● **ABOUT THIS TASK**:
Your answer should be every line of the records that contains the word "Interview", copied as it stands.
=== LISTED RECORDS ===
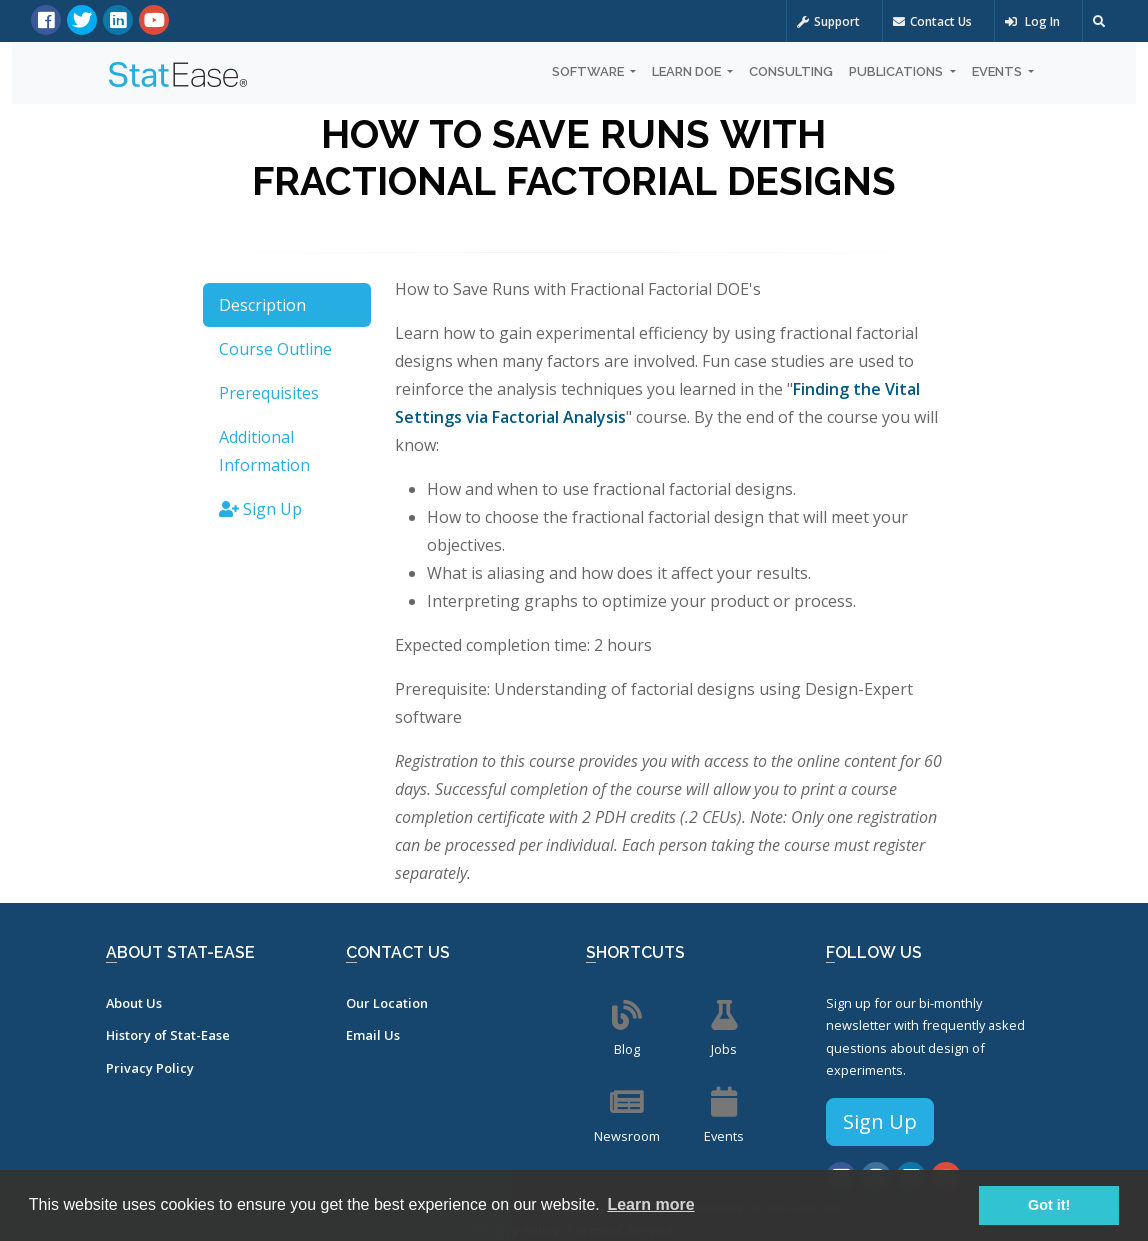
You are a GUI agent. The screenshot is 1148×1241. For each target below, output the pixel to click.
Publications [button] (897, 71)
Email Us (373, 1035)
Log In (1032, 21)
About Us (134, 1003)
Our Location (387, 1003)
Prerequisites (269, 393)
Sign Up (260, 509)
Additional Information (264, 451)
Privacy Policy (150, 1068)
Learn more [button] (650, 1204)
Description (262, 305)
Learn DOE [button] (688, 71)
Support (828, 21)
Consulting (791, 71)
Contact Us (932, 21)
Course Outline (275, 349)
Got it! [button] (1049, 1205)
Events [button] (998, 71)
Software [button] (589, 71)
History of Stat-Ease (168, 1035)
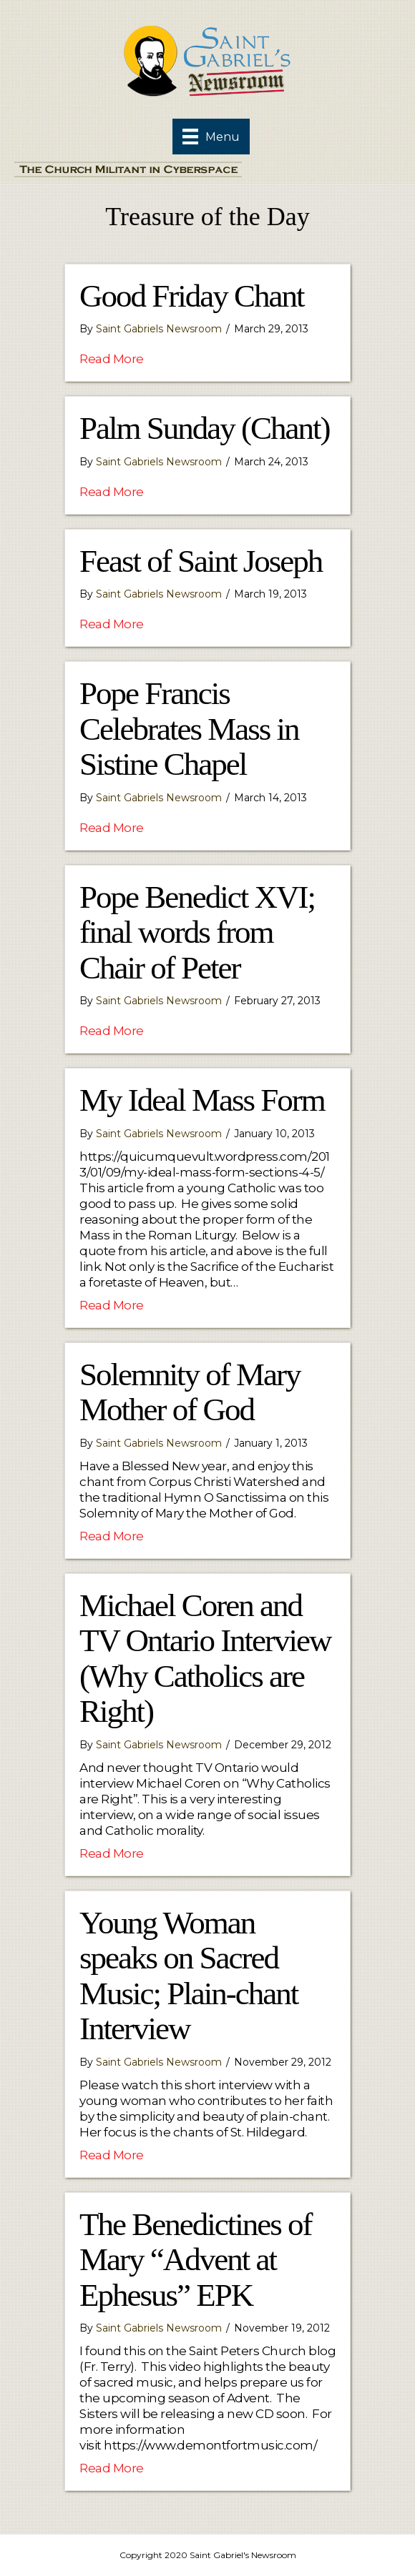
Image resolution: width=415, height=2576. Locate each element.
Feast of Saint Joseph (200, 561)
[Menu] (211, 136)
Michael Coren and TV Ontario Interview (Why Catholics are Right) (205, 1658)
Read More (111, 358)
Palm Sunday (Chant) (204, 428)
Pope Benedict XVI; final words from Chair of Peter (197, 932)
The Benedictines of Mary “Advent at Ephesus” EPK (195, 2259)
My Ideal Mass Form (202, 1100)
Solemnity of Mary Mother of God (189, 1392)
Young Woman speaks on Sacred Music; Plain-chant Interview (188, 1976)
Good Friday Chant (191, 296)
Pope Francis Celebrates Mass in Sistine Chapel (188, 728)
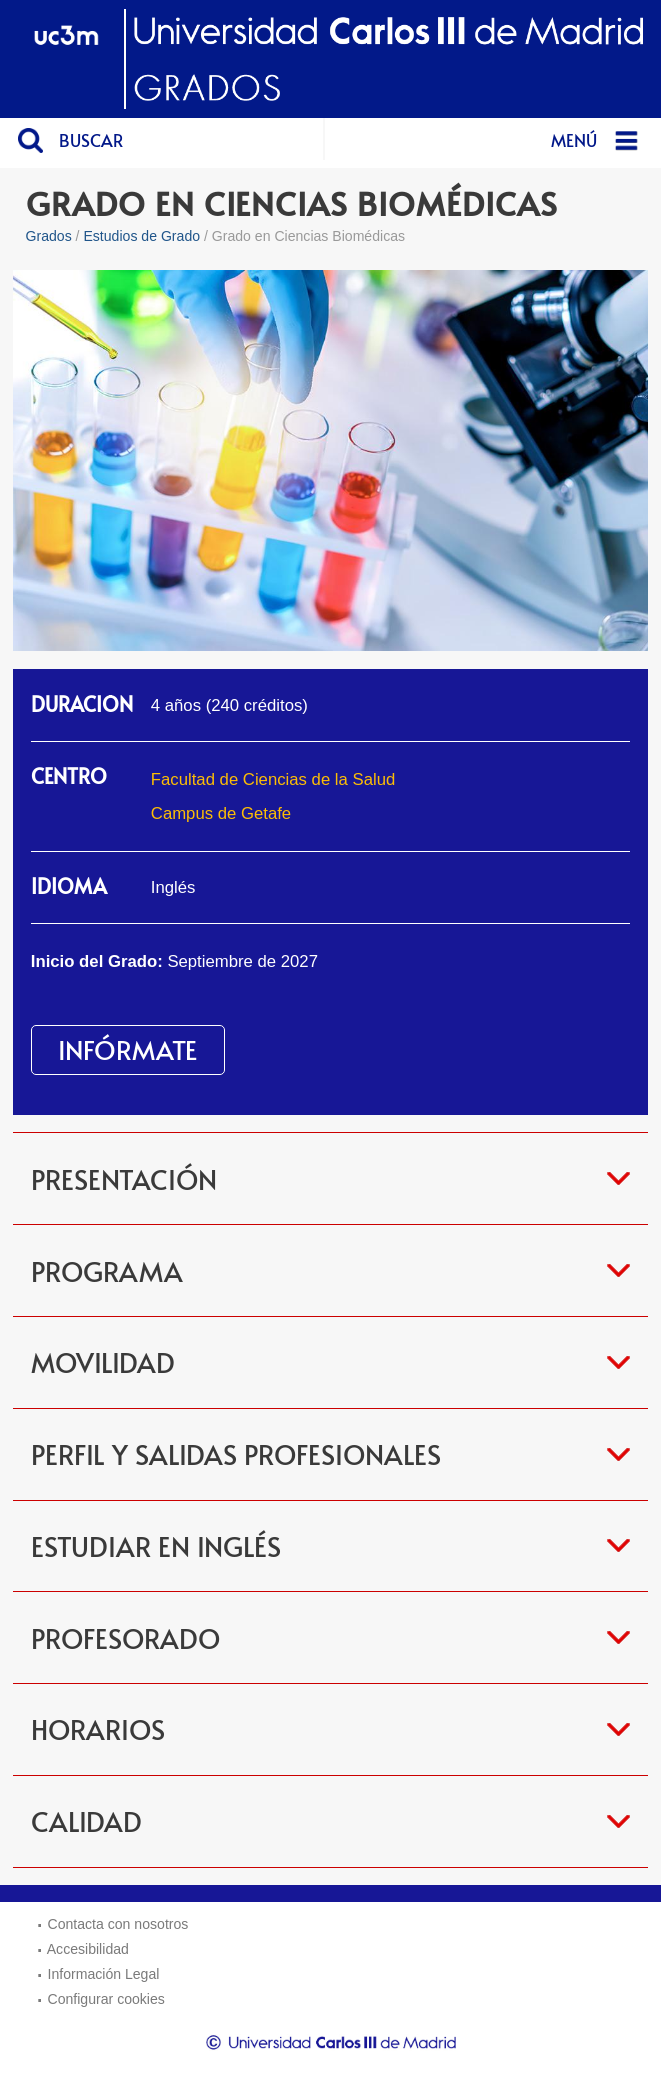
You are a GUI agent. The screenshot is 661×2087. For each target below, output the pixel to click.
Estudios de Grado (141, 236)
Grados (49, 236)
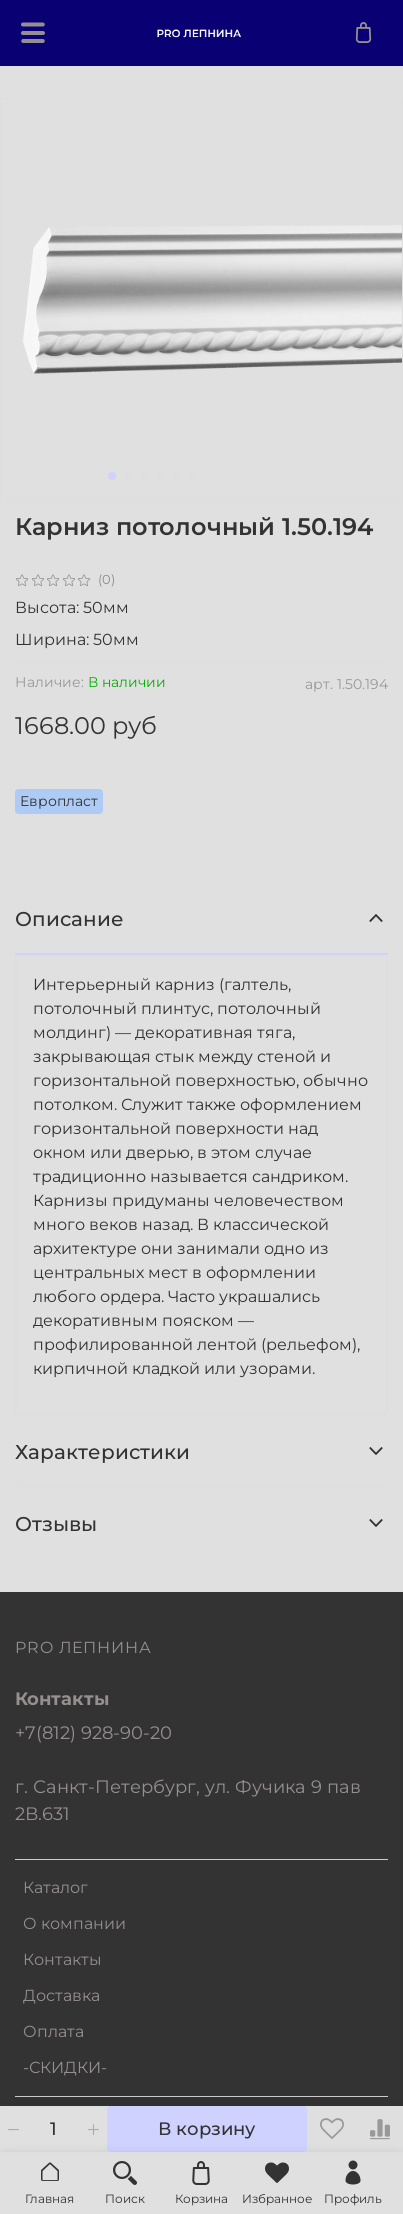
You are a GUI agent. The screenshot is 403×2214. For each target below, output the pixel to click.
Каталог (55, 1887)
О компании (74, 1923)
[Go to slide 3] (144, 476)
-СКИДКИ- (65, 2067)
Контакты (62, 1959)
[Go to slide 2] (128, 476)
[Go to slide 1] (112, 476)
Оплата (53, 2031)
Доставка (61, 1995)
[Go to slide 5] (176, 476)
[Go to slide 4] (160, 476)
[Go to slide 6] (192, 476)
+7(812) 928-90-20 (93, 1732)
===
● **TASK ANSWER**:
Michael Coren and TV Ontario Interview (Why Catholics are Right) (205, 1658)
Young Woman speaks on Sacred Music; Plain-chant Interview (188, 1976)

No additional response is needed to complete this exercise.